Physical yoga provided a vocabulary of movement and pretty great structure for practicing how I wanted to be. Healthy, connected, radiant and happy. Picking up cans in the ditch was one way to practice. Moving with ease during simple and challenging moments alike on the yoga mat is another. Essentially both led to the same place, and how we are in one moment is how we are in everything. We have an opportunity to practice with everything we do.

With STRALA we address how we are first, learning a way of being easy in body and mind. We practice being gentle with ourselves, and responsive in our movement to who we are and how we feel. This combined way of being and moving leads us to some pretty spectacular results. We become sensitized to how we feel and responsive to what we need to be radiantly healthy. We become pretty great care givers of ourselves, and from this place have a firm ground to help others.

I’m thrilled that STRALA is now a part of BOKS, helping so many kids connect with themselves, get and stay radiantly healthy, and feel fantastic in the process. Having a little one now (our baby Daisy is 2 months old), I feel the importance personally of putting our attention on the wellbeing of children.

How we are is ultimately the experience we give to others.

I learned growing up how I wanted to be, and in my teens I learned a vocabulary of movement to continue this practice.

When I was a teenager, tension and rigidity had started to find their way into my life, as it does for most of us at some point or another. Learning a physical practice that matched the sensibilities and mindset I discovered as a kid was mind blowing. I realized we collect stress not through the things that happen in our lives, but in how we choose to live.

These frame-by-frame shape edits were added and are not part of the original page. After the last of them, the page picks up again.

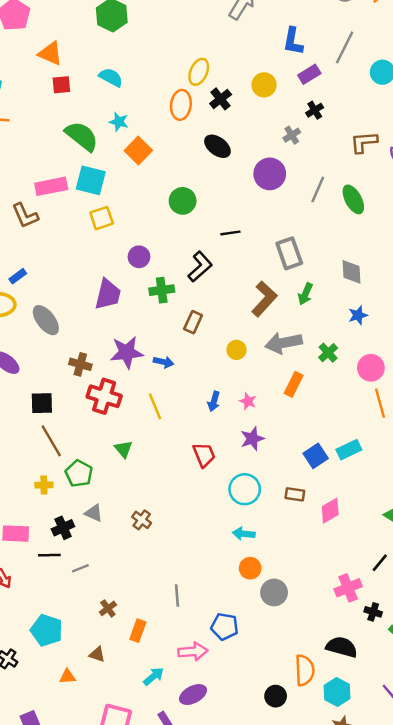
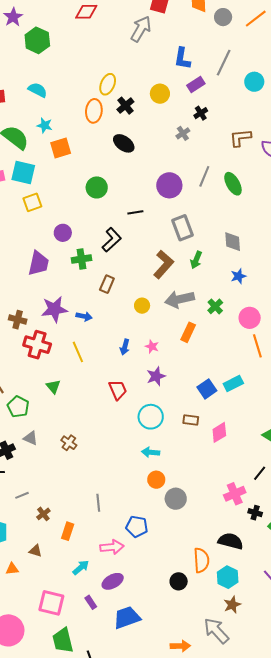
orange square: (138, 150) -> (61, 148), turned 30
purple circle: (270, 174) -> (169, 185), moved
gray line: (80, 568) -> (22, 495), moved

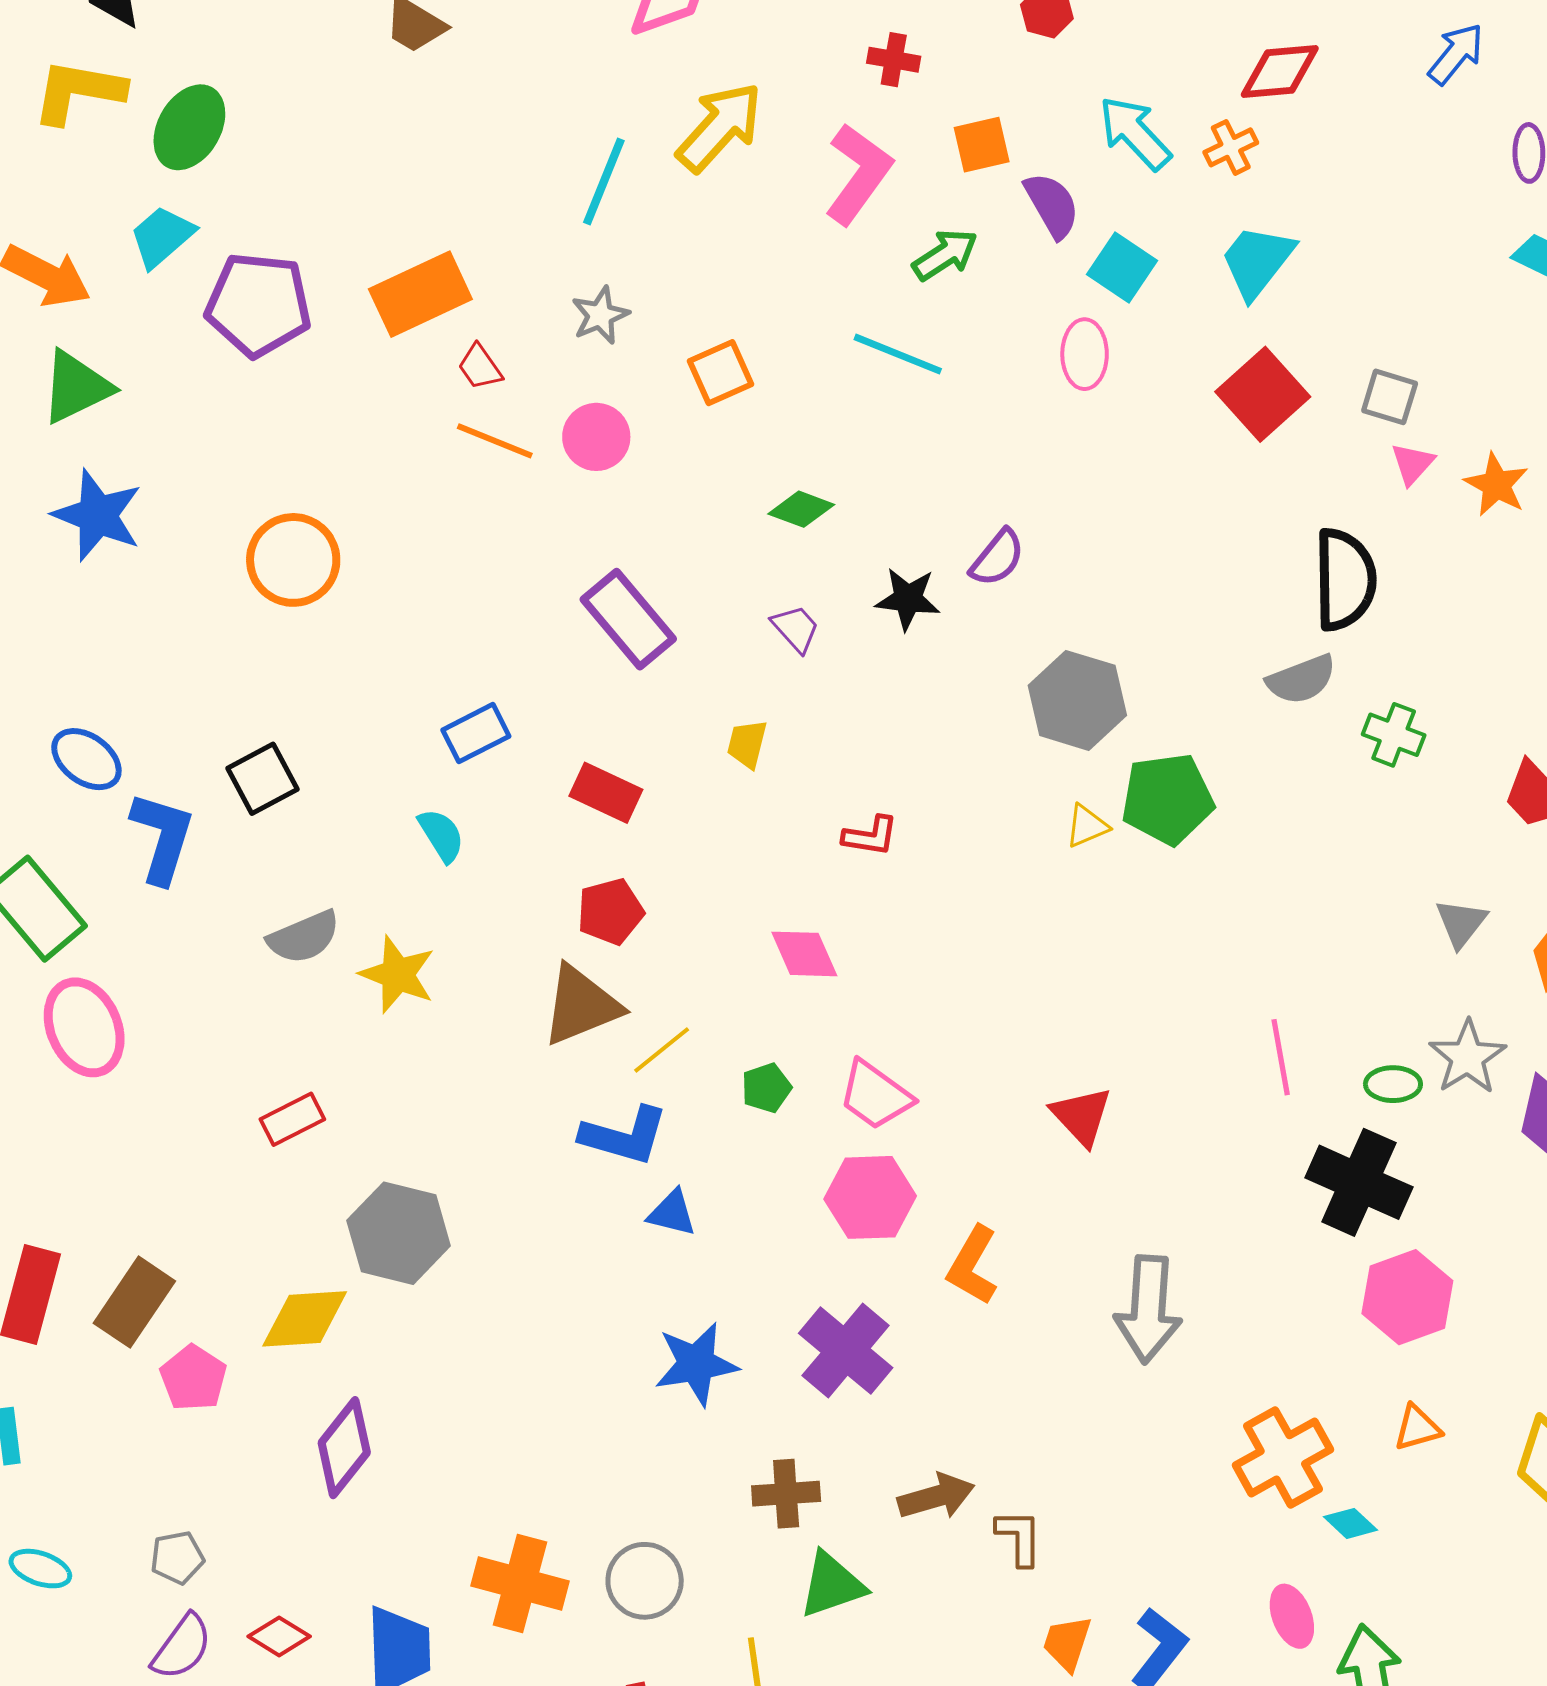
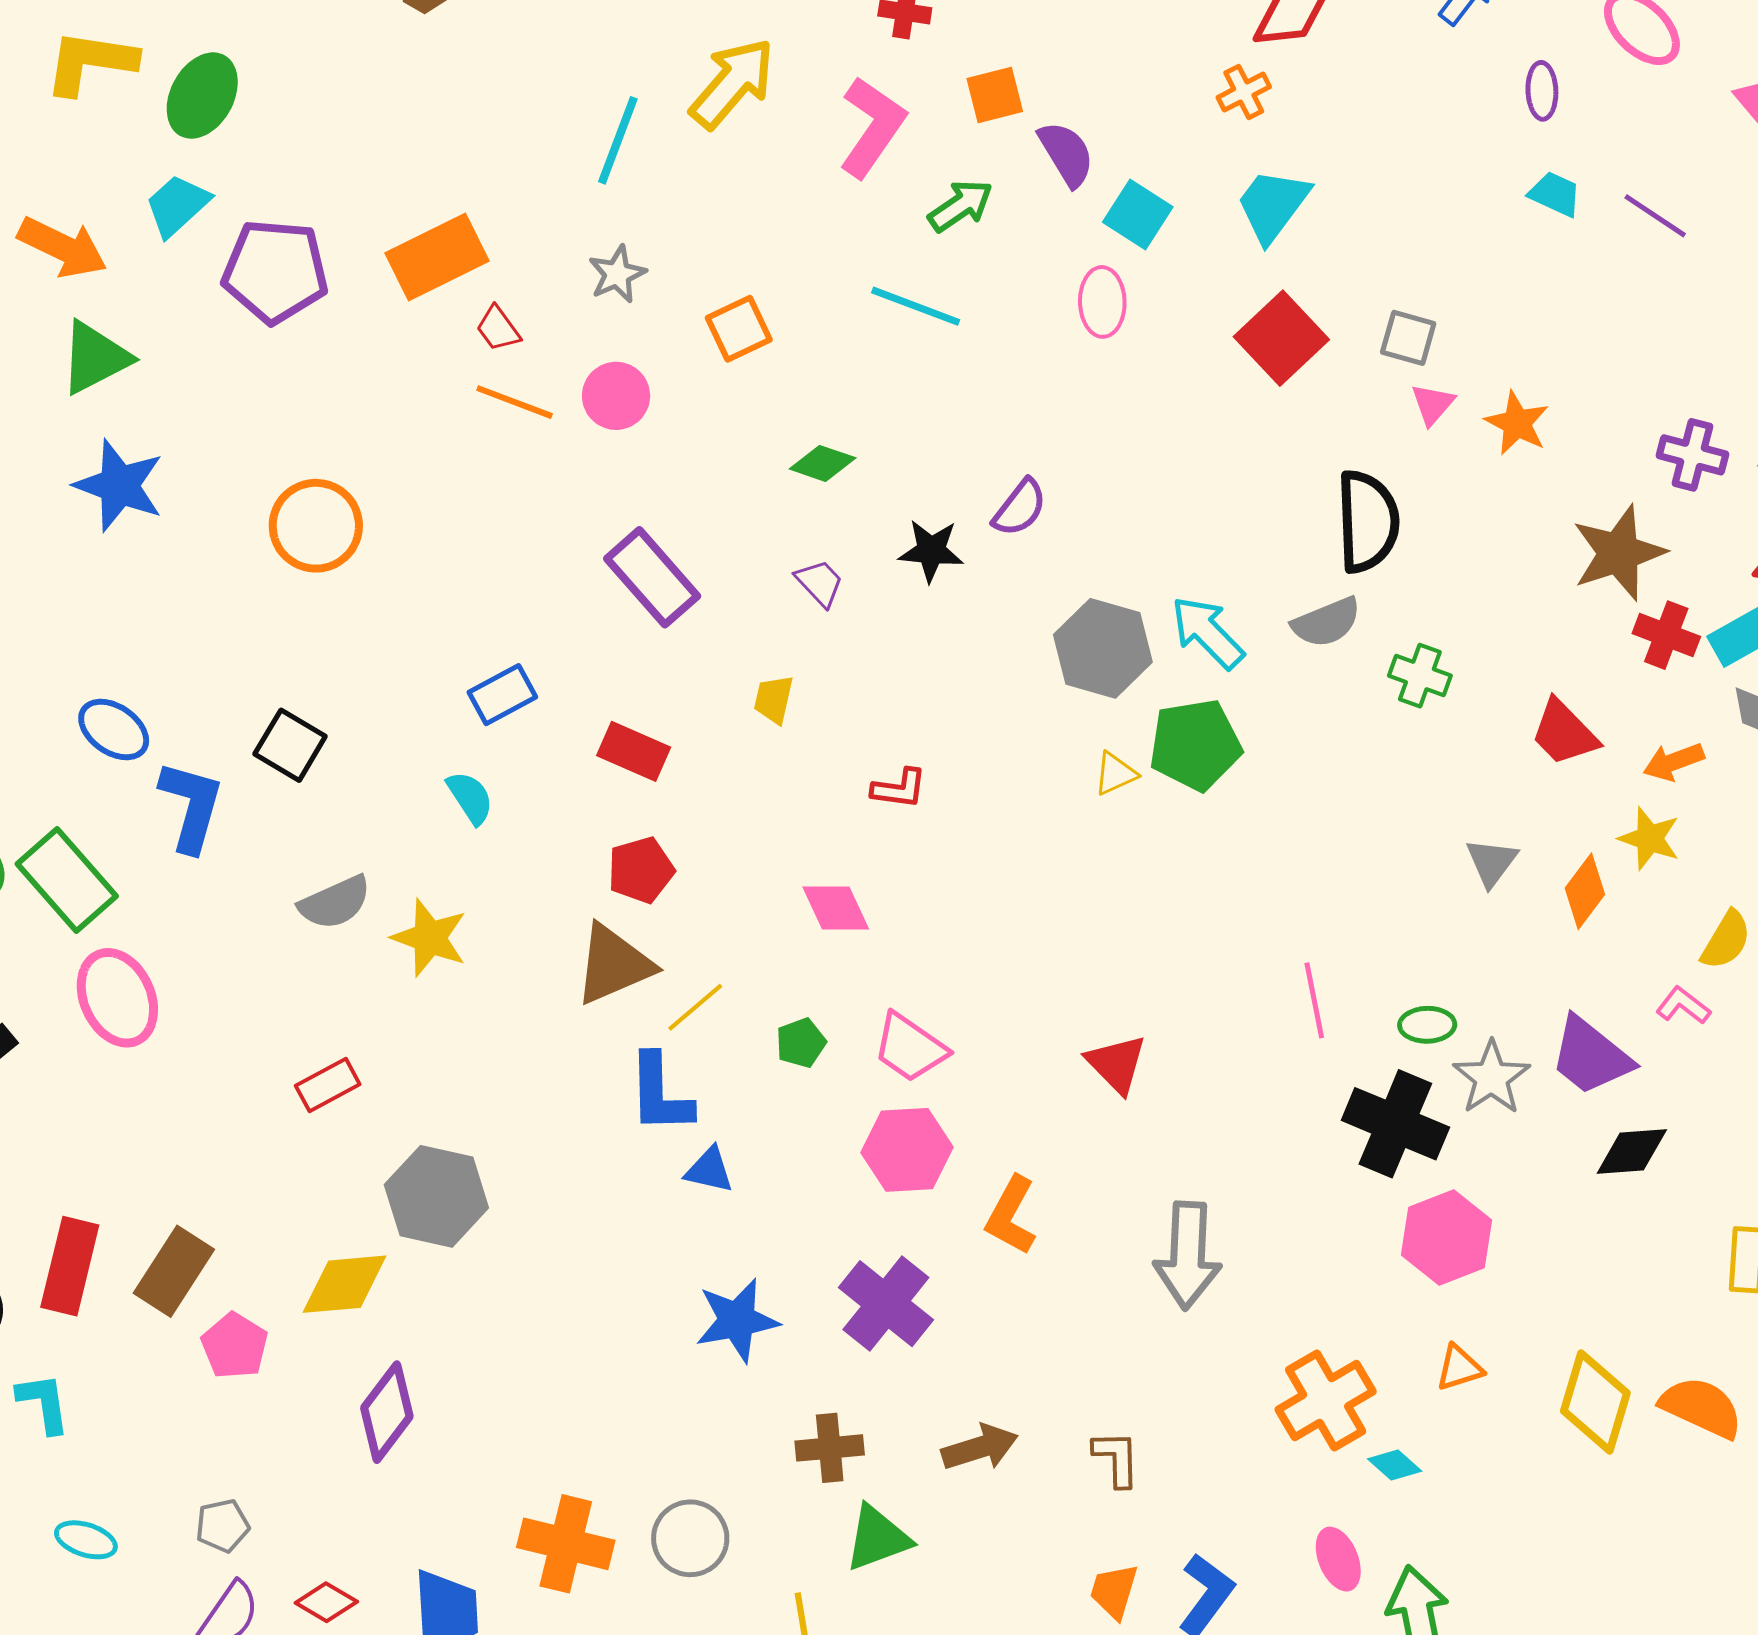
cyan arrow: (1135, 133) -> (1207, 632), moved
black square: (262, 779) -> (290, 745), turned -30
gray star: (1467, 1057) -> (1491, 1078), moved
blue L-shape: (624, 1136) -> (660, 1094), turned 74
brown L-shape: (1019, 1538) -> (1116, 1458), moved

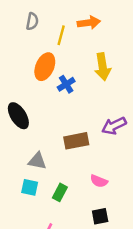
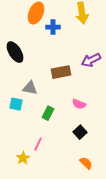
blue cross: (66, 84) -> (53, 27), turned 32
cyan square: (30, 187) -> (16, 104), moved
black square: (100, 216) -> (80, 132), turned -32

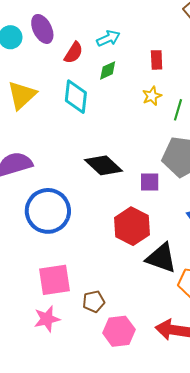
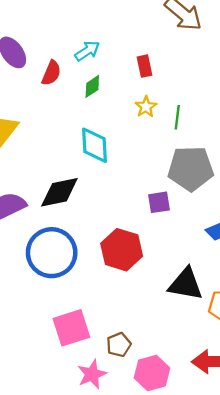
cyan diamond: (76, 97) -> (94, 145), moved
black diamond: (103, 165) -> (59, 192), moved, turned -45
red hexagon: (132, 226) -> (122, 250), moved
pink star: (47, 319) -> (92, 374), moved

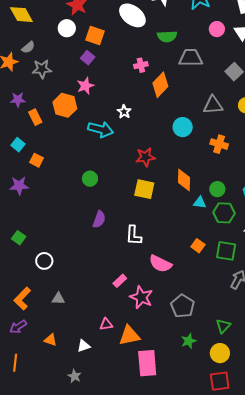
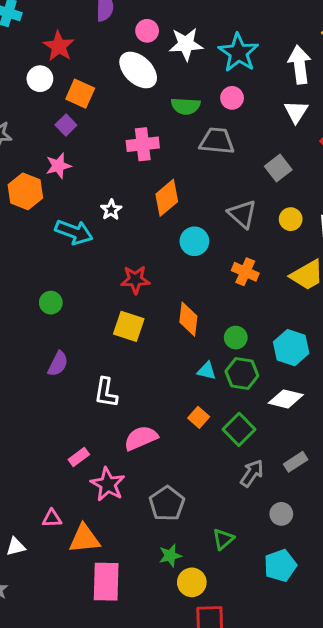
pink circle: (217, 29) -> (232, 98), moved
pink cross: (141, 65) -> (143, 144), size x1.5
orange diamond: (160, 85) -> (167, 198), moved
gray triangle: (213, 105) -> (242, 214), turned 40
cyan triangle: (200, 203) -> (207, 371), moved
green square: (226, 251) -> (239, 429), turned 30
pink semicircle: (160, 264) -> (141, 438), turned 125
yellow circle: (220, 353) -> (192, 582), moved

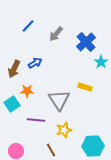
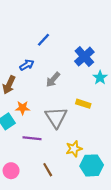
blue line: (28, 26) -> (44, 40), moved
gray arrow: (56, 34) -> (53, 80), moved
blue arrow: (35, 63) -> (27, 65), moved
yellow star: (64, 130) -> (74, 149), moved

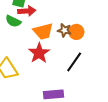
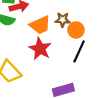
orange circle: (76, 32) -> (76, 30), moved

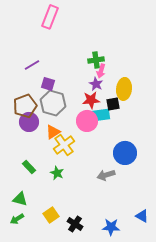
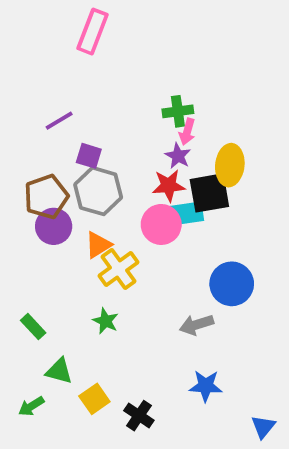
black square: (113, 104) -> (209, 193), size x1.6
green rectangle: (29, 167) -> (33, 327), moved
green triangle: (20, 199) -> (59, 371), moved
blue triangle: (142, 216) -> (263, 427), moved, turned 40
blue star: (111, 227) -> (206, 386), moved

The coolest part is we can learn and practice a better way to deal with the simple and challenging moments alike. It begins with dropping the tension, and re-learning how to be in alignment with our selves through a mindset that says no pain no gain is a myth, and our best path to accomplishment is in feeling good every step of the way. It continues through a practice of natural movement in our lives, that agrees with our mindset.

Of course it’s really challenging sometimes to change our mindset. It’s so familiar to us, it’s in all our habits, and we’re comfortable here. We wear our stress with a badge of honor. If we’re exhausted, we must be working hard and achieving big things. If we’re super-frazzled, we must be headed toward our goals.

The tricky reality of living this way, soaked in stress, is our mind and body cannot function properly. In tension mode we can accomplish some things, but we eventually break down. In tension mode we fall out of the flow of possibilities. Our body literally can’t maintain optimal performance in these conditions, and to put it simply, is always preparing for battle. This is a strategy that works for the short-term, and when real dangers are present. But it’s not a strategy we can sustain, and it doesn’t work when the obstacles we face are mostly inside of us.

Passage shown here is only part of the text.